**Work order:** Once you reach the line that holds "Links (409, 1427)" in the listing below, output it and every line after it through the line that holds "Site Map (385, 1521)", word for word.

**Records for this exercise:**
============
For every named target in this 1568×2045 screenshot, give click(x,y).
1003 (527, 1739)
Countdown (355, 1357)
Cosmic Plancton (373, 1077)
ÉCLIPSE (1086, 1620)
============
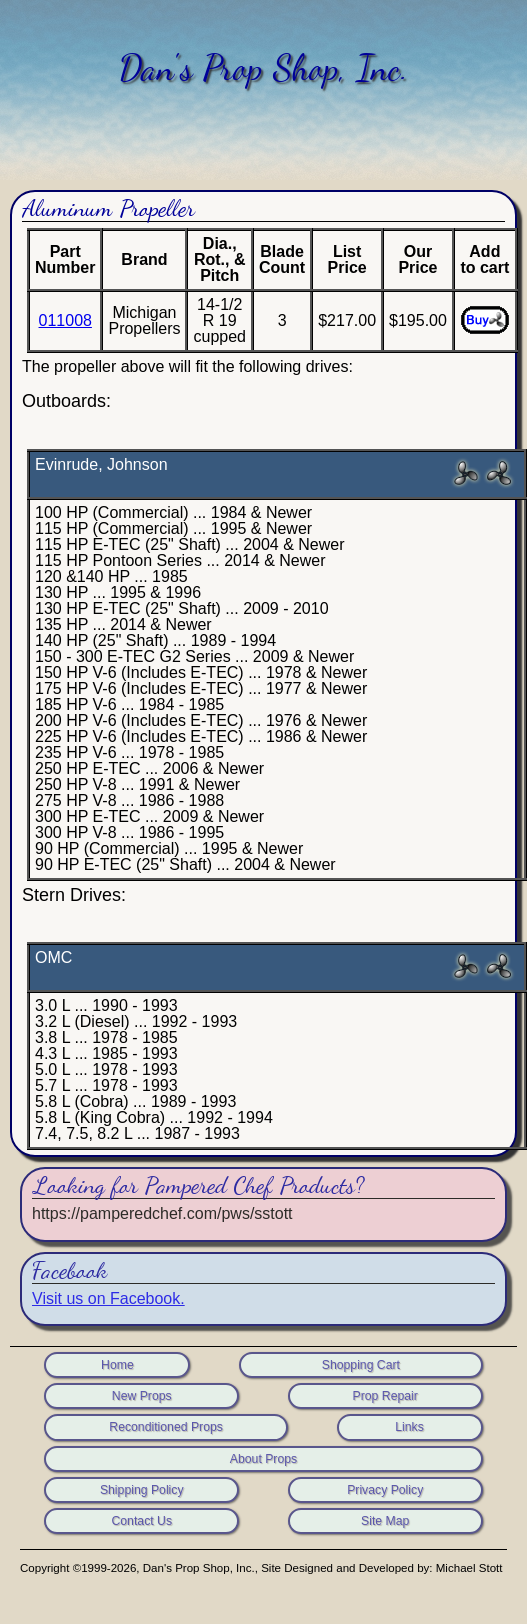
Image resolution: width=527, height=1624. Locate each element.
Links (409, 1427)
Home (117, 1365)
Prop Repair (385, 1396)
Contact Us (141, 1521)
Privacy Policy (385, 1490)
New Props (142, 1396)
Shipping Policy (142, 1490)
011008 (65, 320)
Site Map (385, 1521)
============
**Response to the exercise:**
Links (409, 1427)
Home (117, 1365)
Prop Repair (385, 1396)
Contact Us (141, 1521)
Privacy Policy (385, 1490)
New Props (142, 1396)
Shipping Policy (142, 1490)
011008 (65, 320)
Site Map (385, 1521)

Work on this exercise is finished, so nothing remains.